Lastly, if God really is in the details, it’s nowhere more true than in Tigerman’s neoclassical silver-domed audiovisual room, which is proving unexpectedly problematic for the Christian organization. “It looks kind of like a mosque,” Taylor points out. The school is wavering between converting it into either a small prayer chapel or a coffee shop. They’re leaning toward the chapel, but the structure’s perceived Muslim-esque cupola has presented a unique design dilemma. “We want to try to get rid of that image, obviously, for the college’s uses,” Taylor says. The solution: put a small cross on top of it.

The school also plans to build two stories within each of the large warehouse-style buildings and tear off the roofs of the existing structures to let more light into the new “urban village.” They hope to start construction this summer and occupy it by fall 2004. Converting an assembly plant into a campus isn’t easy, Taylor says, but he’s happy to be tackling it—and tackling it alone.

When they first got the job, Taylor and his partner flirted with the idea of calling Gehry “out of professional courtesy” but ultimately decided against it. “I just felt like we probably didn’t need that big of an ego on the job,” he says. “I’ve never met Mr. Gehry, so maybe I’m speaking out of turn, but my sense is that the problems would have outweighed the advantages.”
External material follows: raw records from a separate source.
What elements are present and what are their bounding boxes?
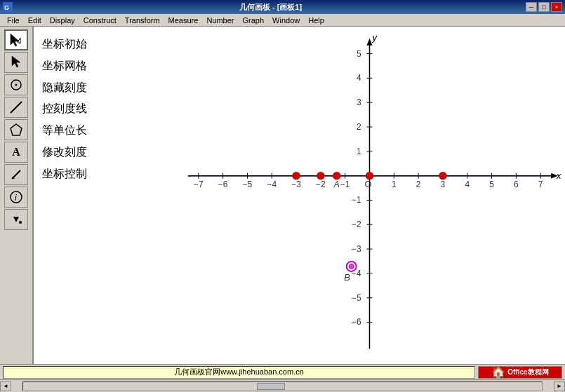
svg-point-14 (19, 221, 22, 224)
svg-text:−1: −1 (352, 195, 361, 205)
point-3[interactable] (439, 173, 446, 180)
svg-text:−1: −1 (340, 180, 350, 189)
maximize-button[interactable]: □ (538, 2, 550, 12)
svg-text:5: 5 (357, 49, 361, 59)
window-controls: ─ □ × (526, 2, 562, 12)
status-text: 几何画板官网www.jihehuaban.com.cn (3, 366, 475, 379)
app-icon: G (3, 2, 13, 12)
svg-text:−4: −4 (352, 269, 361, 278)
svg-text:−3: −3 (291, 180, 301, 189)
svg-text:−3: −3 (352, 244, 361, 254)
svg-text:3: 3 (357, 97, 361, 107)
menu-equal-unit[interactable]: 等单位长 (41, 120, 160, 142)
menu-file[interactable]: File (3, 15, 24, 25)
horizontal-scrollbar[interactable] (22, 381, 543, 391)
scroll-thumb[interactable] (257, 383, 285, 390)
point-neg2[interactable] (317, 173, 324, 180)
text-tool[interactable]: A (4, 142, 28, 163)
menu-window[interactable]: Window (268, 15, 304, 25)
more-tool[interactable] (4, 209, 28, 230)
menu-control-scale-line[interactable]: 控刻度线 (41, 98, 160, 120)
toolbar: A i (0, 27, 34, 364)
svg-point-11 (11, 191, 22, 203)
svg-text:5: 5 (489, 180, 494, 189)
svg-text:7: 7 (538, 180, 543, 189)
svg-text:−5: −5 (352, 293, 361, 303)
svg-text:2: 2 (357, 122, 361, 132)
svg-marker-13 (13, 217, 19, 222)
scroll-left-arrow[interactable]: ◄ (0, 381, 11, 391)
svg-text:−4: −4 (267, 180, 277, 189)
svg-point-6 (15, 84, 18, 86)
line-tool[interactable] (4, 97, 28, 118)
menu-transform[interactable]: Transform (121, 15, 164, 25)
menu-graph[interactable]: Graph (239, 15, 269, 25)
svg-text:B: B (344, 272, 350, 283)
svg-marker-2 (11, 34, 19, 46)
arrow-tool[interactable] (4, 29, 28, 50)
point-neg3[interactable] (293, 173, 300, 180)
polygon-tool[interactable] (4, 119, 28, 140)
svg-text:1: 1 (392, 180, 397, 189)
left-panel: 坐标初始 坐标网格 隐藏刻度 控刻度线 等单位长 修改刻度 坐标控制 (34, 27, 167, 192)
svg-marker-10 (12, 177, 15, 179)
svg-text:i: i (15, 193, 17, 203)
svg-text:G: G (4, 4, 9, 11)
svg-marker-3 (18, 38, 20, 43)
status-bar: 几何画板官网www.jihehuaban.com.cn 🏠 Office教程网 (0, 364, 565, 379)
svg-text:O: O (364, 179, 371, 189)
main-area: A i 坐标初始 坐标网格 隐藏刻 (0, 27, 565, 364)
svg-marker-4 (12, 56, 20, 67)
office-logo[interactable]: 🏠 Office教程网 (478, 366, 562, 379)
svg-text:2: 2 (416, 180, 421, 189)
menu-number[interactable]: Number (202, 15, 238, 25)
svg-text:−7: −7 (194, 180, 204, 189)
svg-text:4: 4 (357, 73, 361, 83)
scroll-area: ◄ ► (0, 379, 565, 392)
svg-text:−5: −5 (243, 180, 253, 189)
svg-text:−6: −6 (218, 180, 228, 189)
menu-coordinate-control[interactable]: 坐标控制 (41, 163, 160, 185)
svg-text:x: x (556, 170, 561, 181)
svg-text:−2: −2 (316, 180, 326, 189)
svg-line-7 (11, 102, 22, 113)
office-text: Office教程网 (507, 367, 548, 377)
point-B[interactable] (349, 264, 354, 269)
point-A[interactable] (333, 173, 340, 180)
svg-text:−6: −6 (352, 318, 361, 327)
menu-coordinate-init[interactable]: 坐标初始 (41, 34, 160, 55)
svg-text:6: 6 (514, 180, 519, 189)
svg-text:−2: −2 (352, 219, 361, 229)
menu-coordinate-grid[interactable]: 坐标网格 (41, 55, 160, 77)
svg-line-9 (12, 170, 20, 179)
minimize-button[interactable]: ─ (526, 2, 537, 12)
svg-text:1: 1 (357, 147, 361, 156)
select-tool[interactable] (4, 52, 28, 73)
point-tool[interactable] (4, 74, 28, 95)
svg-text:A: A (333, 180, 340, 189)
menu-measure[interactable]: Measure (164, 15, 203, 25)
svg-text:4: 4 (465, 180, 470, 189)
title-bar: G 几何画板 - [画板1] ─ □ × (0, 0, 565, 14)
svg-text:3: 3 (441, 180, 446, 189)
svg-point-5 (11, 80, 21, 90)
menu-bar: File Edit Display Construct Transform Me… (0, 14, 565, 27)
point-origin[interactable] (366, 173, 373, 180)
menu-edit[interactable]: Edit (24, 15, 46, 25)
close-button[interactable]: × (551, 2, 562, 12)
graph-svg: −7 −6 −5 −4 −3 −2 −1 O 1 2 3 4 5 (174, 27, 565, 364)
menu-display[interactable]: Display (46, 15, 79, 25)
svg-marker-8 (11, 124, 22, 135)
scroll-right-arrow[interactable]: ► (554, 381, 565, 391)
content-area: 坐标初始 坐标网格 隐藏刻度 控刻度线 等单位长 修改刻度 坐标控制 xA = … (34, 27, 565, 364)
pencil-tool[interactable] (4, 164, 28, 185)
menu-help[interactable]: Help (304, 15, 328, 25)
window-title: 几何画板 - [画板1] (15, 2, 526, 13)
info-tool[interactable]: i (4, 187, 28, 208)
menu-construct[interactable]: Construct (79, 15, 121, 25)
menu-hide-scale[interactable]: 隐藏刻度 (41, 77, 160, 99)
menu-modify-scale[interactable]: 修改刻度 (41, 142, 160, 163)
Surely there must be some of Gehry’s projects that have impressed Taylor? “Uh. No,” he says flatly. “I appreciate the new, well it’s not so new anymore, but the museum in Barcelona, or near Barcelona. I can’t think of the name of it right now.”

Edrington, however, newly educated about Gehry’s status, seems to marvel at the possibility of a return of the prodigal son. When asked if he ever considered approaching Gehry to work with them—and perhaps reclaim some sense of ownership over the project—Edrington says, “We haven’t, no.” And then quietly, hopefully, “Do you think he might?”